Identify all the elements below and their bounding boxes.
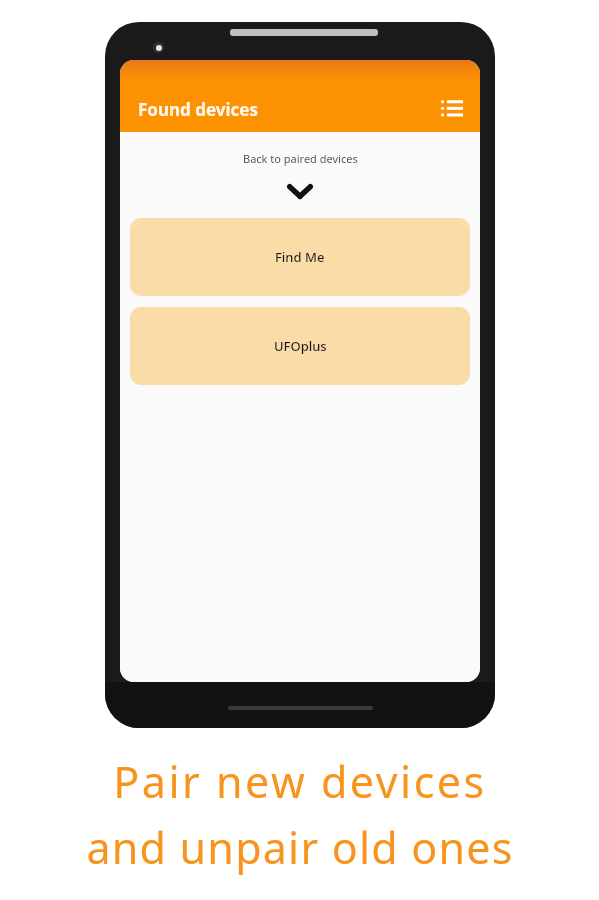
staticText: Find Me bbox=[275, 248, 325, 266]
staticText: and unpair old ones bbox=[86, 818, 514, 877]
staticText: Pair new devices bbox=[113, 752, 487, 811]
staticText: Found devices bbox=[138, 98, 259, 121]
button[interactable]: Back to paired devices bbox=[276, 178, 324, 204]
staticText: Back to paired devices bbox=[243, 151, 358, 166]
button[interactable]: Menu bbox=[432, 89, 472, 129]
button[interactable]: UFOplus bbox=[130, 307, 470, 385]
button[interactable]: Find Me bbox=[130, 218, 470, 296]
staticText: UFOplus bbox=[274, 337, 327, 355]
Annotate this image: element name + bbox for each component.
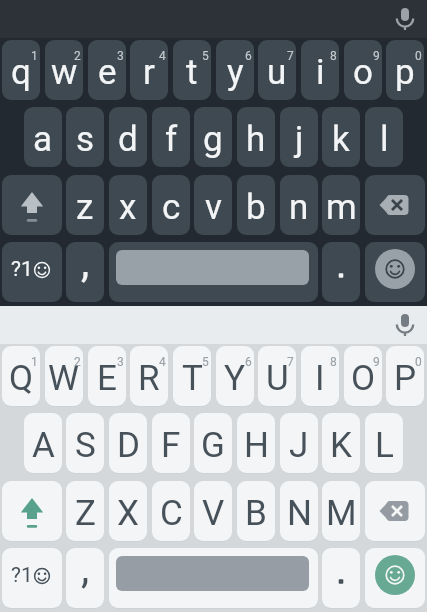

++++++++++++++++++++

# [EXERCISE OBJECTIVE]
Your answer must be an exact repeat of the records above, with the pictures left out.

# [ANSWER TO THIS PROBLEM]
Identify all the elements below and their bounding boxes.
staticText: Find Me bbox=[275, 248, 325, 266]
staticText: and unpair old ones bbox=[86, 818, 514, 877]
staticText: Pair new devices bbox=[113, 752, 487, 811]
staticText: Found devices bbox=[138, 98, 259, 121]
button[interactable]: Back to paired devices bbox=[276, 178, 324, 204]
staticText: Back to paired devices bbox=[243, 151, 358, 166]
button[interactable]: Menu bbox=[432, 89, 472, 129]
button[interactable]: UFOplus bbox=[130, 307, 470, 385]
button[interactable]: Find Me bbox=[130, 218, 470, 296]
staticText: UFOplus bbox=[274, 337, 327, 355]
Annotate this image: element name + bbox for each component.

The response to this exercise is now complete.